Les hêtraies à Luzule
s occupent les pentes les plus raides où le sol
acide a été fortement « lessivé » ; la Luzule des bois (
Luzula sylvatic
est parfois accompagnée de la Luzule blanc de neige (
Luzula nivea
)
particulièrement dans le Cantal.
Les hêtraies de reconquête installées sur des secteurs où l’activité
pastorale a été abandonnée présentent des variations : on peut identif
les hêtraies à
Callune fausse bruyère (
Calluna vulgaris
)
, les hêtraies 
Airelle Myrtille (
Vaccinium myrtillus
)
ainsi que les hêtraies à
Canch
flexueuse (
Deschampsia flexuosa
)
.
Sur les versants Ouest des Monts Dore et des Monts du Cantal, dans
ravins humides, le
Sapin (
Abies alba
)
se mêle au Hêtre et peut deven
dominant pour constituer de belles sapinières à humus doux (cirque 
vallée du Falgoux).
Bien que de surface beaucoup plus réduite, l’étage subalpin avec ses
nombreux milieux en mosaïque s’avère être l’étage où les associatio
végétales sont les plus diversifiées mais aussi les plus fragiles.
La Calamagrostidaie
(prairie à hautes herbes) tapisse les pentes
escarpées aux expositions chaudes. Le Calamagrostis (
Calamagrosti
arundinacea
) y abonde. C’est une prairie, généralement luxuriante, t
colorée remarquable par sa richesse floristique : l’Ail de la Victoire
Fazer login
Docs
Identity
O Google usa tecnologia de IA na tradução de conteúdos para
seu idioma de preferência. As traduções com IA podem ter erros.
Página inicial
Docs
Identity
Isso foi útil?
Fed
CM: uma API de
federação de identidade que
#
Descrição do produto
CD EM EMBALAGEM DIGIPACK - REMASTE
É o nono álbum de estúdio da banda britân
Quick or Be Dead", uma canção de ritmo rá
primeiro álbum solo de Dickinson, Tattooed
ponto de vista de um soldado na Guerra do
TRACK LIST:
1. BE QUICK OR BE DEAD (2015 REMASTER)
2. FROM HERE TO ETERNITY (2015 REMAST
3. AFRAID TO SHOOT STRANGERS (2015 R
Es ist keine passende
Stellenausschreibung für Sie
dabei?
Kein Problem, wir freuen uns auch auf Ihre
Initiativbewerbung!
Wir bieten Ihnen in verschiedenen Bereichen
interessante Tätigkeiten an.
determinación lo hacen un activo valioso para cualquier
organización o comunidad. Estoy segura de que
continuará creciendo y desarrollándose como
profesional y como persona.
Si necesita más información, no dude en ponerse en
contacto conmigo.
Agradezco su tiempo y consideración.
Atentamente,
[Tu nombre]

----

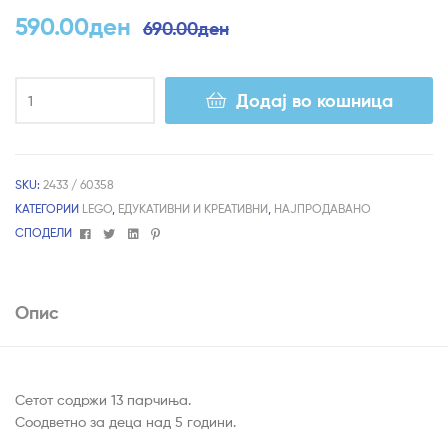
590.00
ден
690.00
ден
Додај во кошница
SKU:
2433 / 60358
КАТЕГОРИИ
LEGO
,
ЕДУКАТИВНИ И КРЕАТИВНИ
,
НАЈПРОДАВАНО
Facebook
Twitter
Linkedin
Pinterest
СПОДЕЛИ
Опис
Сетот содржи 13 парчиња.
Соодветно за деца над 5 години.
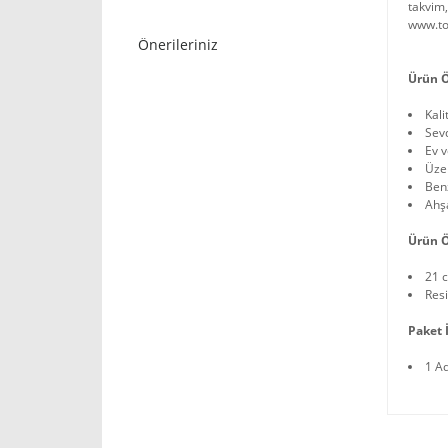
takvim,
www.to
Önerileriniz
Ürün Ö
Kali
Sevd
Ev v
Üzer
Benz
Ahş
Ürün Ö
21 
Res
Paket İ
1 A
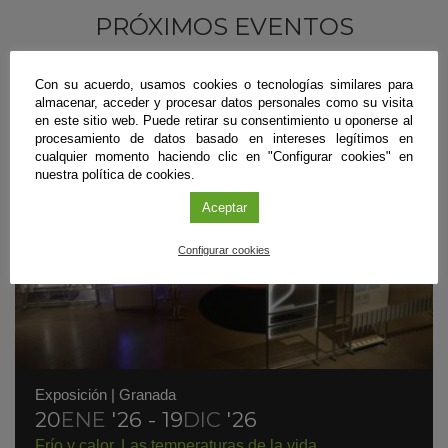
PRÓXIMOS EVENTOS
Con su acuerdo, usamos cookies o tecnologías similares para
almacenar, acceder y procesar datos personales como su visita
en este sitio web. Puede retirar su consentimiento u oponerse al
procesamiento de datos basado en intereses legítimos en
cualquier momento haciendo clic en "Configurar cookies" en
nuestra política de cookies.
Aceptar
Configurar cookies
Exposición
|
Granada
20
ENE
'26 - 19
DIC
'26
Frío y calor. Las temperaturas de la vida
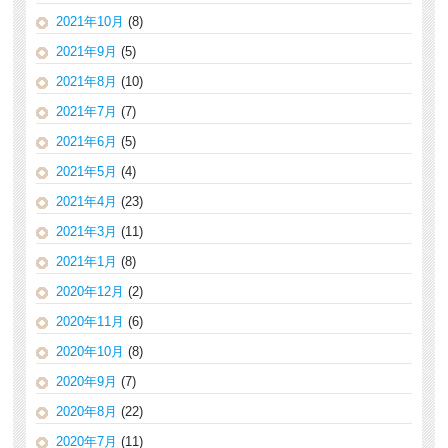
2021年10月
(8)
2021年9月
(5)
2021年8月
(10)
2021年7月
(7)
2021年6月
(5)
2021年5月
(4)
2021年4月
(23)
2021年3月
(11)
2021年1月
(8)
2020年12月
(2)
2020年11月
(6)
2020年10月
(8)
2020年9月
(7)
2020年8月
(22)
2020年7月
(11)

----

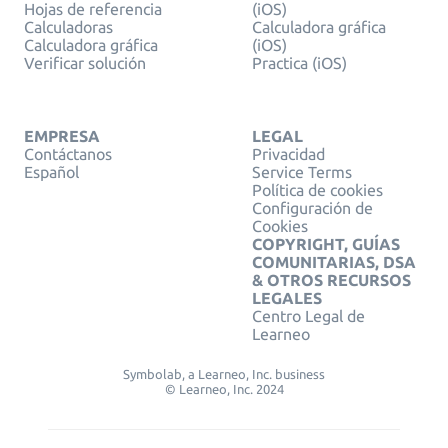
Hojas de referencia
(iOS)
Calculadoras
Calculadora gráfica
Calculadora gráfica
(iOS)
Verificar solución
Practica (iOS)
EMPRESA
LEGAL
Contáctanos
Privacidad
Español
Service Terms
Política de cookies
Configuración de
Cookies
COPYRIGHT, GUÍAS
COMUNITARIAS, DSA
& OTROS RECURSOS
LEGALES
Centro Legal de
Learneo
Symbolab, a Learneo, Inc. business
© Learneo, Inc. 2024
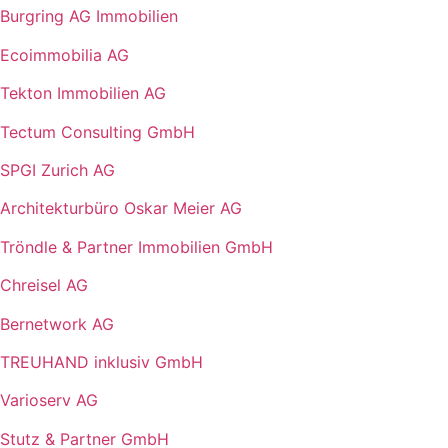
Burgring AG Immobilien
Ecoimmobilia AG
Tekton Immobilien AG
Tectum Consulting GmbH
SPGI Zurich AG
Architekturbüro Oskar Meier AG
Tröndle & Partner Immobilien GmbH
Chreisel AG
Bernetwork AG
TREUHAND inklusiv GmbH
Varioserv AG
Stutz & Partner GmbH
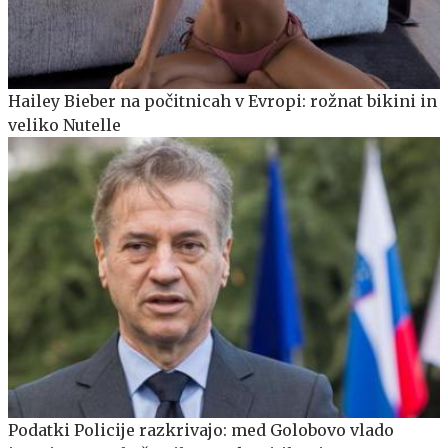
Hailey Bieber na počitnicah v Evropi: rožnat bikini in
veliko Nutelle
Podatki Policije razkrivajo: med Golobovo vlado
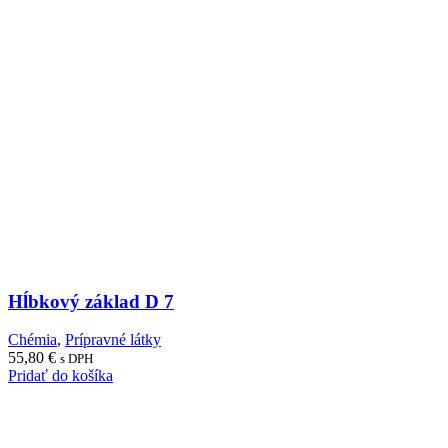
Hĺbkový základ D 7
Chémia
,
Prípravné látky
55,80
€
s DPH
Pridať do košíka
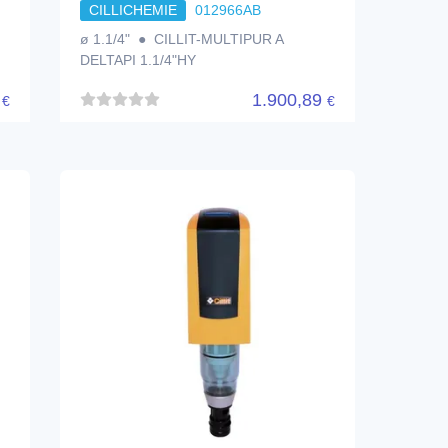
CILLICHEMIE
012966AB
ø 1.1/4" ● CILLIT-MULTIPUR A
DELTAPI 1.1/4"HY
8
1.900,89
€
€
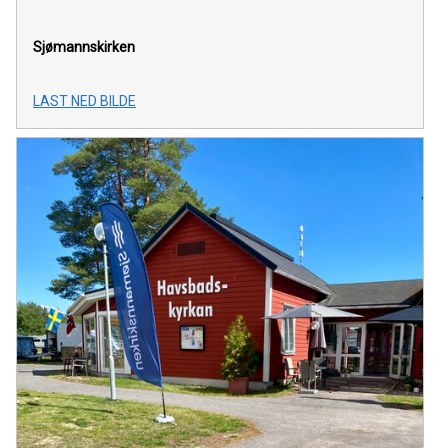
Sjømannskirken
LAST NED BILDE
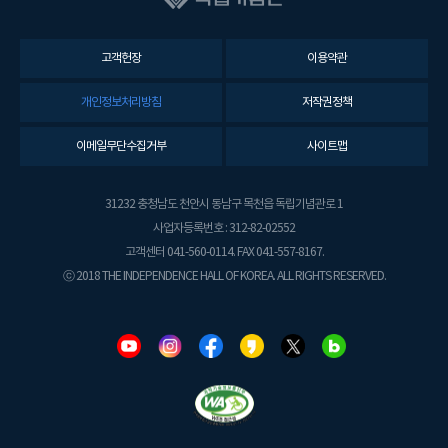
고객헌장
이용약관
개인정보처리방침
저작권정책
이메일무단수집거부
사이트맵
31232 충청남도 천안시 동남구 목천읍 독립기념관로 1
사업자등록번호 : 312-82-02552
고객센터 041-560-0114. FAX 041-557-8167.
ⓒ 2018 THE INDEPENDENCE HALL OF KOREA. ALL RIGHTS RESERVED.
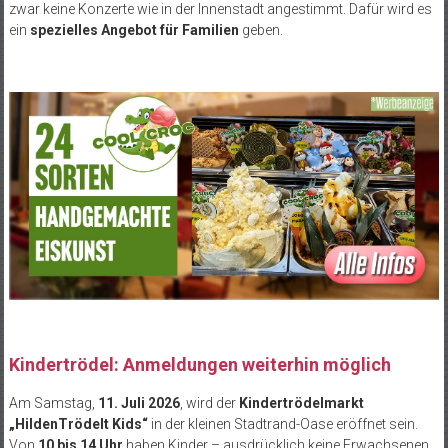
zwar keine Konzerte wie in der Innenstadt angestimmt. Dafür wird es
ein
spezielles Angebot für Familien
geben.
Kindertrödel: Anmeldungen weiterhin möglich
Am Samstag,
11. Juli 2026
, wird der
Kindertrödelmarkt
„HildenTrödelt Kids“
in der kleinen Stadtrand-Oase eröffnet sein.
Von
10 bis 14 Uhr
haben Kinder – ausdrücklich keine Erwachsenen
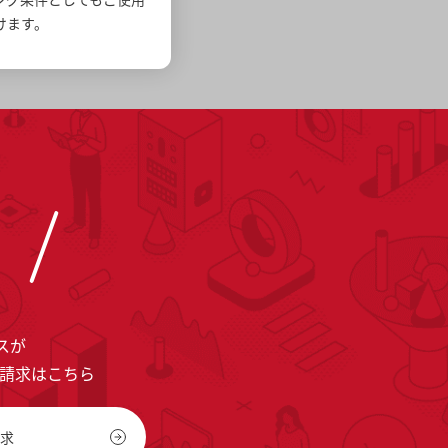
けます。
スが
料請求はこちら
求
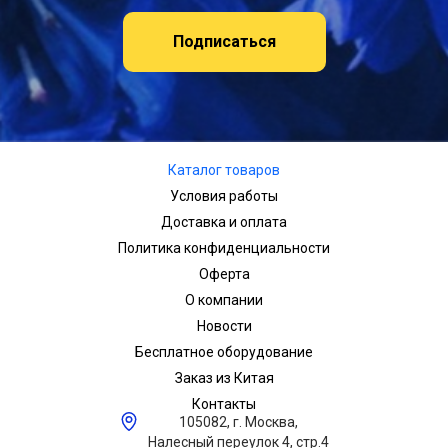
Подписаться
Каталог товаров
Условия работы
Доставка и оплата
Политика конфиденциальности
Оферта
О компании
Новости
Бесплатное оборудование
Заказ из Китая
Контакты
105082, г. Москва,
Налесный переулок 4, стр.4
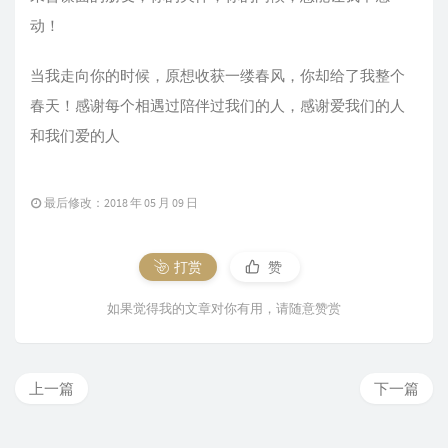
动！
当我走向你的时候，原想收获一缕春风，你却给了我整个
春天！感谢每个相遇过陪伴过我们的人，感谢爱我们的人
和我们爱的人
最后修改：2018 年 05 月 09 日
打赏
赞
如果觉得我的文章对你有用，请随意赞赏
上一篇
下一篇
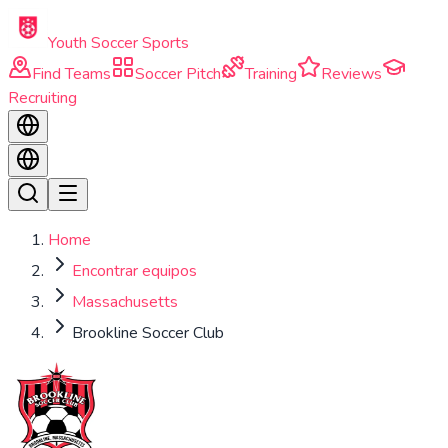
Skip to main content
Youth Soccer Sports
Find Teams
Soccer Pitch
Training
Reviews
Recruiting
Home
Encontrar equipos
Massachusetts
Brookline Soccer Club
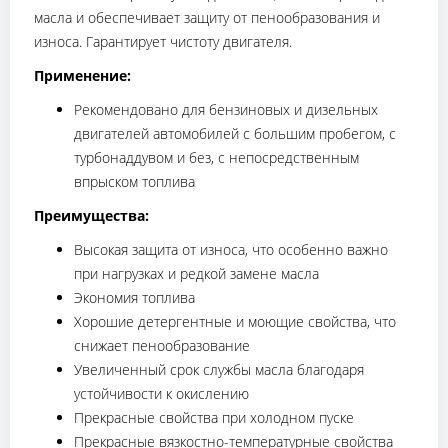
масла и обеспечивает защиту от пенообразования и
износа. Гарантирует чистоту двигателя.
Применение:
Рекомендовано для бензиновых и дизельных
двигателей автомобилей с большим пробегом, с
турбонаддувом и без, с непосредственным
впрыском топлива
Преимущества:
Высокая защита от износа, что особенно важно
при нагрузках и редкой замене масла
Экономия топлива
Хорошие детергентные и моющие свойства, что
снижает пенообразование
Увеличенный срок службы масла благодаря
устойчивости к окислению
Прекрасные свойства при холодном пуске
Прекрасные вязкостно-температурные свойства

----

→ **INSTRUCTIONS FOR THE TASK**
Go through the records above and copy every line holding the word "peut".

→ **SOLUTION**
pastorale a été abandonnée présentent des variations : on peut identif
se mêle au Hêtre et peut deven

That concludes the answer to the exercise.